私も、保護者の皆様も、中学や高校時代に英語の授業では「英語を身に着けると、世界で通用するぞ。外国人とコミュニケーションがとれるぞ。だから英語を勉強しよう」と、言われたのではなかったでしょうか。もっともそんな建前より「受験の必須科目だから」という現実的な理由もあったのですが・・・。
英語が出来ると世界で通じる、それは将来この子が大人になっても変わらない、そのような前提の下での考えであり、当時の子ども達もそう思っていました。
ところがどうでしょう。自動翻訳機なる商品もありますし、パソコンやスマホの翻訳機能は近年格段に進歩しています。
リモートワークでZOOM会議を行っている方も多いでしょう。個人的に「リモート飲み会」を経験した方も、沢山いらっしゃることかと思います。
スマホやタブレットでZOOM会議が出来るとなれば、例えば私が日本語で話した内容が、瞬時に画面で英語の(フランス語でも中国語でも)字幕が流れる。私の手元画面では、相手の外国語が日本語字幕に表れる、そんなことはすぐ実現するでしょう。
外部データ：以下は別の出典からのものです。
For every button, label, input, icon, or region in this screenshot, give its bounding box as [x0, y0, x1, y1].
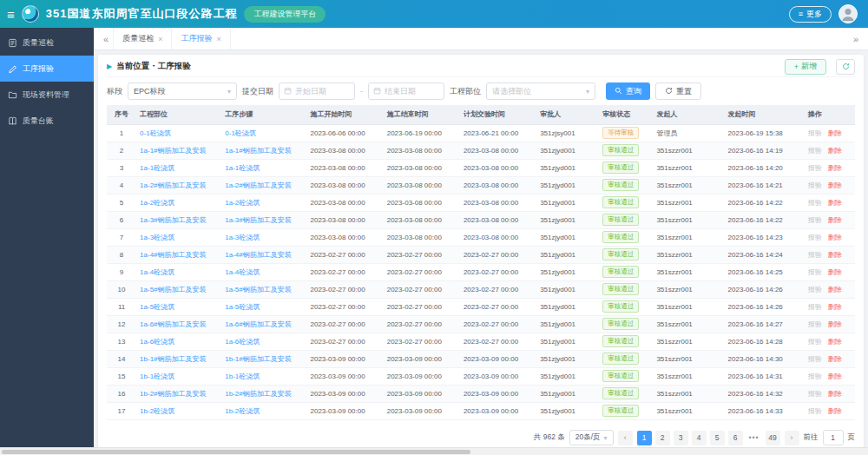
step-link[interactable]: 1b-2砼浇筑 — [225, 407, 260, 415]
part-link[interactable]: 1a-6砼浇筑 — [140, 338, 174, 346]
part-link[interactable]: 1a-1砼浇筑 — [140, 164, 174, 172]
step-link[interactable]: 0-1砼浇筑 — [225, 129, 256, 137]
report-action[interactable]: 报验 — [808, 286, 822, 293]
tabs-scroll-right-icon[interactable]: » — [849, 34, 863, 44]
part-link[interactable]: 1a-2砼浇筑 — [140, 199, 174, 207]
step-link[interactable]: 1a-5#钢筋加工及安装 — [225, 286, 291, 293]
delete-action[interactable]: 删除 — [828, 338, 842, 346]
report-action[interactable]: 报验 — [808, 320, 822, 328]
report-action[interactable]: 报验 — [808, 251, 822, 259]
report-action[interactable]: 报验 — [808, 390, 822, 398]
close-icon[interactable]: × — [216, 35, 220, 43]
part-select[interactable]: 请选择部位 ▾ — [486, 82, 595, 100]
page-button-49[interactable]: 49 — [766, 431, 780, 445]
step-link[interactable]: 1b-1#钢筋加工及安装 — [225, 355, 291, 363]
refresh-button[interactable] — [836, 59, 855, 75]
part-link[interactable]: 1a-3#钢筋加工及安装 — [140, 216, 206, 224]
page-button-3[interactable]: 3 — [674, 431, 688, 445]
delete-action[interactable]: 删除 — [828, 355, 842, 363]
scrollbar-thumb[interactable] — [2, 450, 470, 454]
delete-action[interactable]: 删除 — [828, 234, 842, 241]
part-link[interactable]: 1a-4#钢筋加工及安装 — [140, 251, 206, 259]
part-link[interactable]: 1a-6#钢筋加工及安装 — [140, 320, 206, 328]
part-link[interactable]: 1a-1#钢筋加工及安装 — [140, 147, 206, 155]
delete-action[interactable]: 删除 — [828, 303, 842, 311]
report-action[interactable]: 报验 — [808, 181, 822, 189]
delete-action[interactable]: 删除 — [828, 268, 842, 276]
part-link[interactable]: 1a-3砼浇筑 — [140, 234, 174, 241]
page-button-6[interactable]: 6 — [728, 431, 743, 445]
step-link[interactable]: 1a-1砼浇筑 — [225, 164, 260, 172]
delete-action[interactable]: 删除 — [828, 407, 842, 415]
delete-action[interactable]: 删除 — [828, 164, 842, 172]
report-action[interactable]: 报验 — [808, 373, 822, 380]
search-button[interactable]: 查询 — [606, 82, 650, 100]
report-action[interactable]: 报验 — [808, 129, 822, 137]
page-size-select[interactable]: 20条/页 ▾ — [569, 430, 614, 445]
goto-page-input[interactable] — [823, 430, 844, 445]
horizontal-scrollbar[interactable] — [0, 447, 868, 455]
report-action[interactable]: 报验 — [808, 268, 822, 276]
step-link[interactable]: 1a-3#钢筋加工及安装 — [225, 216, 291, 224]
part-link[interactable]: 1a-5#钢筋加工及安装 — [140, 286, 206, 293]
tab-process-inspection[interactable]: 工序报验 × — [172, 28, 230, 49]
report-action[interactable]: 报验 — [808, 216, 822, 224]
part-link[interactable]: 1b-1砼浇筑 — [140, 373, 174, 380]
step-link[interactable]: 1a-5砼浇筑 — [225, 303, 260, 311]
add-button[interactable]: + 新增 — [785, 59, 826, 75]
step-link[interactable]: 1a-4#钢筋加工及安装 — [225, 251, 291, 259]
section-select[interactable]: EPC标段 ▾ — [128, 82, 237, 100]
end-date-input[interactable]: 结束日期 — [368, 82, 444, 100]
step-link[interactable]: 1b-1砼浇筑 — [225, 373, 260, 380]
part-link[interactable]: 1b-2砼浇筑 — [140, 407, 174, 415]
delete-action[interactable]: 删除 — [828, 251, 842, 259]
sidebar-item-quality-ledger[interactable]: 质量台账 — [0, 108, 94, 134]
step-link[interactable]: 1a-3砼浇筑 — [225, 234, 260, 241]
report-action[interactable]: 报验 — [808, 303, 822, 311]
delete-action[interactable]: 删除 — [828, 147, 842, 155]
close-icon[interactable]: × — [158, 35, 162, 43]
page-button-5[interactable]: 5 — [710, 431, 725, 445]
step-link[interactable]: 1a-4砼浇筑 — [225, 268, 260, 276]
report-action[interactable]: 报验 — [808, 164, 822, 172]
step-link[interactable]: 1a-2#钢筋加工及安装 — [225, 181, 291, 189]
more-button[interactable]: ≡ 更多 — [789, 6, 832, 23]
start-date-input[interactable]: 开始日期 — [279, 82, 355, 100]
delete-action[interactable]: 删除 — [828, 390, 842, 398]
step-link[interactable]: 1a-2砼浇筑 — [225, 199, 260, 207]
next-page-button[interactable]: › — [785, 431, 799, 445]
delete-action[interactable]: 删除 — [828, 216, 842, 224]
reset-button[interactable]: 重置 — [655, 82, 701, 100]
sidebar-item-site-documents[interactable]: 现场资料管理 — [0, 82, 94, 108]
report-action[interactable]: 报验 — [808, 147, 822, 155]
page-button-2[interactable]: 2 — [655, 431, 670, 445]
report-action[interactable]: 报验 — [808, 355, 822, 363]
menu-toggle-icon[interactable]: ≡ — [7, 8, 15, 21]
delete-action[interactable]: 删除 — [828, 320, 842, 328]
part-link[interactable]: 1a-4砼浇筑 — [140, 268, 174, 276]
delete-action[interactable]: 删除 — [828, 373, 842, 380]
sidebar-item-quality-inspection[interactable]: 质量巡检 — [0, 30, 94, 56]
delete-action[interactable]: 删除 — [828, 129, 842, 137]
tab-quality-inspection[interactable]: 质量巡检 × — [113, 28, 172, 49]
prev-page-button[interactable]: ‹ — [618, 431, 633, 445]
part-link[interactable]: 0-1砼浇筑 — [140, 129, 171, 137]
report-action[interactable]: 报验 — [808, 234, 822, 241]
delete-action[interactable]: 删除 — [828, 199, 842, 207]
page-button-1[interactable]: 1 — [637, 431, 652, 445]
step-link[interactable]: 1a-1#钢筋加工及安装 — [225, 147, 291, 155]
delete-action[interactable]: 删除 — [828, 181, 842, 189]
tabs-scroll-left-icon[interactable]: « — [99, 34, 113, 44]
part-link[interactable]: 1b-2#钢筋加工及安装 — [140, 390, 206, 398]
page-button-4[interactable]: 4 — [692, 431, 707, 445]
part-link[interactable]: 1a-5砼浇筑 — [140, 303, 174, 311]
report-action[interactable]: 报验 — [808, 338, 822, 346]
part-link[interactable]: 1b-1#钢筋加工及安装 — [140, 355, 206, 363]
step-link[interactable]: 1b-2#钢筋加工及安装 — [225, 390, 291, 398]
step-link[interactable]: 1a-6#钢筋加工及安装 — [225, 320, 291, 328]
delete-action[interactable]: 删除 — [828, 286, 842, 293]
report-action[interactable]: 报验 — [808, 199, 822, 207]
part-link[interactable]: 1a-2#钢筋加工及安装 — [140, 181, 206, 189]
step-link[interactable]: 1a-6砼浇筑 — [225, 338, 260, 346]
report-action[interactable]: 报验 — [808, 407, 822, 415]
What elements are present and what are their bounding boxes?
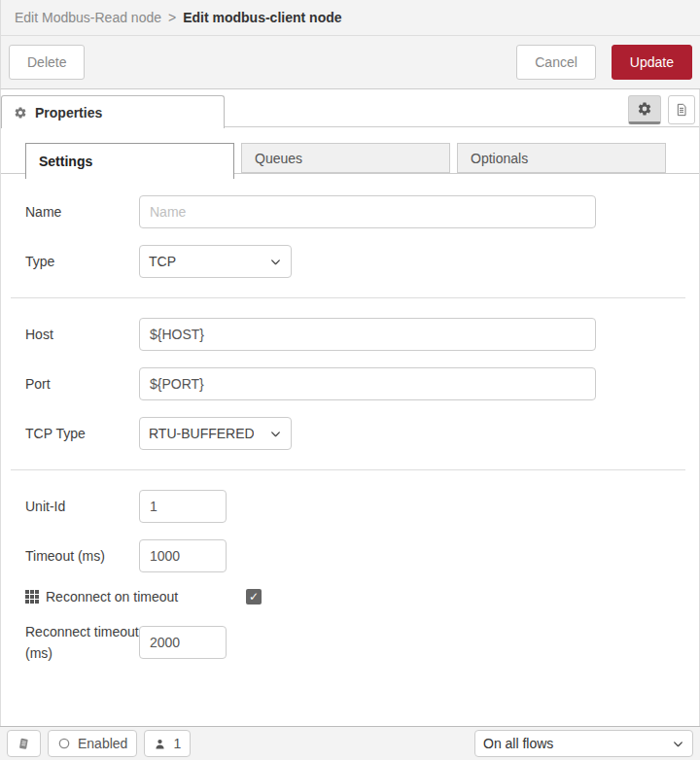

頭のカタイ人は「それでは外国の人と直接コミュニケーションがとれない」と言うかもしれませんが、スマホを外国人に向けるとイヤホンで翻訳された日本語が聞こえる、またはメガネの裏側に日本語字幕が流れる、これも時間の問題でしょう。そのようなことが実用化された時代にそれでも「英語の先生」は、授業をするのでしょうか?それとも失業?
これからのAI時代は、私達に二つの課題を与えます。一つ目は「時代の変化に合わせて、大切にしてきたものを捨てる勇気」。幕末に福沢諭吉という人がいました。彼は蘭学(オランダ語)を懸命に学び、その第一人者となりましたが、横浜の外国人居留地に行って看板の文字が読めないことにショックを受けます。世界はオランダ語ではなく、英語であることを察した彼は、必死に身に着けたオランダ語を捨て、英語を学び直します。
その結果、福沢諭吉は開国・明治維新・文明開化に大きく貢献する人物となりましたが、最後までオランダ語にこだわった蘭学者達は、時代に取り残されていきました。
人は誰でも大切にしてきたものを捨てるには痛みが伴います。私のような初老の男性にとっては、最も苦手なことです。それでも今後のAI時代には求められる決断です。
二つ目の課題は「未知なるものへの好奇心をもつ」ことです。そのためには、初めてのことに対して常に心を開く生き方が求められます。ところがこれは、案外難しいのです。皆さんの学生時代に受験勉強でも、クラブ活動でも先生が「今日から新しいことやるぞ」と言ったら「え~」と言いませんでしたか?今までやってきたことでも大変だったのに、また新しいことを覚えたり、やらなきゃいけないのか、と。第一の課題とも共通しますが、人は慣れたことをするのが好きです。何故なら、その方が楽だからです。
この真逆が幼稚園児です。先生が「新しいことやりますよ」と言うと、子ども達は「何だろう?!」と目を輝かせます。
 知識ではなく知性を磨く。いつも学びそのものを楽しむ。新しいことを歓迎する。どうやら、子ども達がお手本になりそうです。